20/11/2010 - 11:29 pm  -  24 comentários


olha o tamanho do facão do FDP!

Nascido como um dos trailers falsos de Grindhouse, Machete ganhou vida própria e virou um longa, uma hora e quarenta minutos da mais descarada Mexploitation, um filme delicioso para quem não se leva a sério. Se você procura crítica social aprofundada, uma discussão séria sobre a questão da imigração nos EUA, não chegue perto de Machete, melhor continuar se masturbando lendo a New Yorker.

Machete é exagerado, mentiroso, maniqueísta, caricato e não se desculpa por isso. Lembre-se, Steven Seagal é um Barão do Tráfico mexicano especializado em artes marciais. Se você não consegue passar por esta exigência básica de “suspensão de incredulidade”, o filme não é pra você.

Já se sua resposta foi “O Seagal? Então tá…” sem questionar a etnia dos envolvidos, vai se divertir.
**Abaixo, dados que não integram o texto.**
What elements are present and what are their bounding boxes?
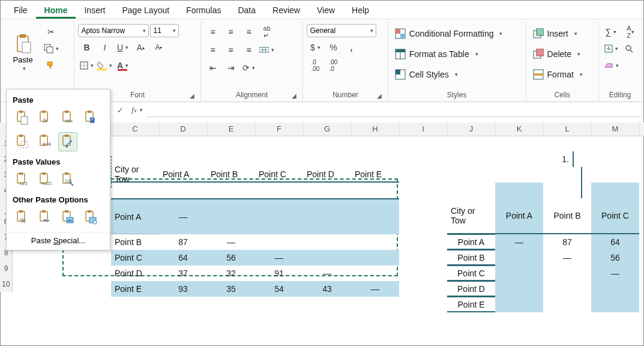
align-middle-button[interactable]: ≡ — [223, 24, 239, 40]
paste-all-icon[interactable] — [13, 108, 32, 127]
bold-button[interactable]: B — [78, 40, 95, 55]
undefined[interactable] — [255, 136, 262, 151]
find-select-button[interactable] — [621, 41, 637, 56]
menu-help[interactable]: Help — [343, 3, 378, 19]
formula-confirm-icon[interactable]: ✓ — [113, 103, 127, 117]
menu-page-layout[interactable]: Page Layout — [113, 3, 178, 19]
col-header-L[interactable]: L — [543, 123, 592, 136]
left-row-name-4[interactable]: Point E — [111, 281, 159, 297]
left-val-2-0[interactable]: 64 — [159, 250, 207, 266]
paste-keep-source-formatting-icon[interactable] — [81, 108, 100, 127]
right-row-name-1[interactable]: Point B — [447, 250, 495, 266]
number-format-combo[interactable]: General▾ — [307, 24, 376, 37]
right-col-2[interactable]: Point C — [591, 198, 639, 234]
col-header-D[interactable]: D — [159, 123, 208, 136]
menu-formulas[interactable]: Formulas — [178, 3, 229, 19]
left-title[interactable]: City or Tow — [111, 167, 159, 183]
comma-button[interactable]: , — [343, 40, 360, 55]
right-val-1-2[interactable]: 56 — [591, 250, 639, 266]
paste-link-icon[interactable] — [35, 208, 55, 227]
menu-data[interactable]: Data — [229, 3, 264, 19]
right-val-4-1[interactable] — [543, 297, 591, 312]
autosum-button[interactable]: ∑▾ — [603, 24, 619, 40]
cut-button[interactable]: ✂ — [43, 24, 59, 40]
right-row-name-3[interactable]: Point D — [447, 281, 495, 297]
menu-insert[interactable]: Insert — [76, 3, 113, 19]
left-val-0-3[interactable] — [303, 198, 351, 234]
col-header-M[interactable]: M — [591, 123, 640, 136]
wrap-text-button[interactable]: ab↵ — [259, 24, 275, 40]
left-val-4-1[interactable]: 35 — [207, 281, 255, 297]
right-val-0-2[interactable]: 64 — [591, 234, 639, 250]
increase-indent-button[interactable]: ⇥ — [223, 60, 239, 76]
orientation-button[interactable]: ⟳▾ — [241, 60, 257, 76]
cell-styles-button[interactable]: Cell Styles▾ — [392, 65, 462, 84]
paste-special-item[interactable]: Paste Special... — [7, 232, 110, 247]
number-dialog-launcher[interactable]: ◢ — [377, 92, 382, 100]
left-col-1[interactable]: Point B — [207, 167, 255, 183]
right-blue-ext-K[interactable] — [495, 183, 543, 198]
align-top-button[interactable]: ≡ — [205, 24, 221, 40]
right-val-2-0[interactable] — [495, 266, 543, 281]
left-val-0-4[interactable] — [351, 198, 399, 234]
right-row-name-4[interactable]: Point E — [447, 297, 495, 312]
col-header-G[interactable]: G — [303, 123, 352, 136]
paste-keep-column-widths-icon[interactable] — [35, 132, 55, 151]
left-val-1-0[interactable]: 87 — [159, 234, 207, 250]
increase-decimal-button[interactable]: .0.00 — [307, 58, 324, 73]
left-val-3-1[interactable]: 32 — [207, 266, 255, 281]
paste-button[interactable]: Paste ▾ — [7, 24, 39, 80]
sort-filter-button[interactable]: AZ▾ — [621, 24, 637, 40]
percent-button[interactable]: % — [325, 40, 342, 55]
right-val-3-0[interactable] — [495, 281, 543, 297]
left-col-2[interactable]: Point C — [255, 167, 303, 183]
fx-icon[interactable]: fx▾ — [130, 103, 144, 117]
paste-linked-picture-icon[interactable] — [81, 208, 100, 227]
row-header-9[interactable]: 9 — [0, 261, 13, 276]
col-header-I[interactable]: I — [399, 123, 448, 136]
right-val-2-2[interactable]: — — [591, 266, 639, 281]
left-val-4-4[interactable]: — — [351, 281, 399, 297]
fill-color-button[interactable]: ▾ — [96, 58, 113, 73]
right-val-0-0[interactable]: — — [495, 234, 543, 250]
underline-button[interactable]: U▾ — [114, 40, 131, 55]
right-col-0[interactable]: Point A — [495, 198, 543, 234]
left-val-3-3[interactable]: — — [303, 266, 351, 281]
paste-values-source-format-icon[interactable]: 123 — [58, 170, 77, 189]
font-size-combo[interactable]: 11▾ — [150, 24, 179, 37]
col-header-J[interactable]: J — [447, 123, 496, 136]
align-right-button[interactable]: ≡ — [241, 42, 257, 58]
paste-no-borders-icon[interactable] — [13, 132, 32, 151]
paste-formulas-number-icon[interactable]: %fx — [58, 108, 77, 127]
alignment-dialog-launcher[interactable]: ◢ — [292, 92, 296, 100]
merge-center-button[interactable]: ▾ — [259, 42, 275, 58]
left-val-1-2[interactable] — [255, 234, 303, 250]
currency-button[interactable]: $▾ — [307, 40, 324, 55]
col-header-H[interactable]: H — [351, 123, 400, 136]
undefined[interactable] — [303, 136, 310, 151]
left-val-2-1[interactable]: 56 — [207, 250, 255, 266]
font-dialog-launcher[interactable]: ◢ — [190, 92, 194, 100]
col-header-K[interactable]: K — [495, 123, 544, 136]
format-cells-button[interactable]: Format▾ — [530, 65, 587, 84]
right-val-4-2[interactable] — [591, 297, 639, 312]
fill-button[interactable]: ▾ — [603, 41, 619, 56]
paste-formatting-icon[interactable]: % — [13, 208, 32, 227]
formula-input[interactable] — [146, 103, 642, 117]
left-col-0[interactable]: Point A — [159, 167, 207, 183]
col-header-F[interactable]: F — [255, 123, 304, 136]
decrease-decimal-button[interactable]: .00.0 — [325, 58, 342, 73]
right-val-3-2[interactable] — [591, 281, 639, 297]
right-row-name-0[interactable]: Point A — [447, 234, 495, 250]
copy-button[interactable]: ▾ — [43, 41, 59, 56]
right-corner[interactable]: 1. — [526, 151, 574, 167]
right-blue-ext-M[interactable] — [591, 183, 639, 198]
align-center-button[interactable]: ≡ — [223, 42, 239, 58]
undefined[interactable] — [111, 136, 118, 151]
format-painter-button[interactable] — [43, 58, 59, 73]
menu-file[interactable]: File — [5, 3, 36, 19]
col-header-C[interactable]: C — [111, 123, 160, 136]
left-val-0-0[interactable]: — — [159, 198, 207, 234]
left-row-name-1[interactable]: Point B — [111, 234, 159, 250]
insert-cells-button[interactable]: Insert▾ — [530, 24, 582, 43]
Danny Trejo é um policial federal mexicano que é traído por seu chefe, sendo capturado em uma busca por uma jovem sequestrada. Depois de esfaquear Machete ela tira um celular da perseguida (sim, está pelada durante toda a cena) e chama os vilões. Apelativo? Sim, a idéia de Robert Rodriguez é parodiar essa linha de cinema apelativo dos anos 70, que nos deu pérolas como Blácula, o Vampiro Negro.

Steven Seagal corta a cabeça da mulher de Danny Trejo, avisa que a filha também foi morta, bota fogo na casa mas por algum misterioso motivo não mata Machete. Qual motivo? Não interessa, isso aqui não é Austin Powers, onde as atitudes dos vilões são questionadas.

Três ano depois Machete está nos EUA. Ilegal, fazendo trabalho de Mexicano, no mau sentido. Ele é ajudado pela Michelle Rodriguez, que comanda uma rede secreta de ajuda a imigrantes ilegais. Uma hora um sujeito escolhe aleatoriamente um mexicano (Machete, claro) para matar um candidato ao Senado do Texas (ninguém menos que Robert De Niro) que é linha-dura contra imigrantes. Linha-dura no sentido de sair com uma milícia patrulhando a fronteira e atirando em mexicanos. No começo do filme a mílicia do Senador, comandada por Don Johnson, fazendo papel de um xerife racista, atira numa imigrante grávida.  Eless gravam tudo em DVD e o Senador manda distribuir pros correligionários.

O sujeito que contratou Machete é um empresário que está por trás da campanha do Senador, a idéia é que ele seja alvejado, sobreviva e ganhe a eleição, com a popularidade conquistada pelo atentado. Machete seria incriminado, morto no processo e tudo ficaria bem.

O problema é que como Machete mesmo diz, “fuderam com o mexicano errado”.

Não que a violência comece aí. O filme tem uma contagem de corpos que chega a 91 presuntos, sendo que Machete despachou pessoalmente 40, das formas mais violentas, criativas e exageradas que você pode imaginar.

Machete não é Dexter, não tem sutileza. Em uma das melhores cenas ele estripa um bandido abrindo a barriga como peixe, puxa uma ponta dos intestinos, pula da janela e usa as tripas do sujeito como corda pra chegar no andar debaixo. Durante toda a cena o cidadão estripado está gritando.

Sadismo?

Não, esse é o ponto. A violência de Machete é feita para chocar mas não para impressionar. É uma violência exagerada, quase de desenho animado. É o oposto daqueles Pornôs de Tortura como O Albergue e Saw. Acho que a grande diferença é que em Machete o espectador tira prazer de quem atira, nesses pornôs de tortura ele tira de quem é alvejado. É uma “violência sadia”, por assim dizer.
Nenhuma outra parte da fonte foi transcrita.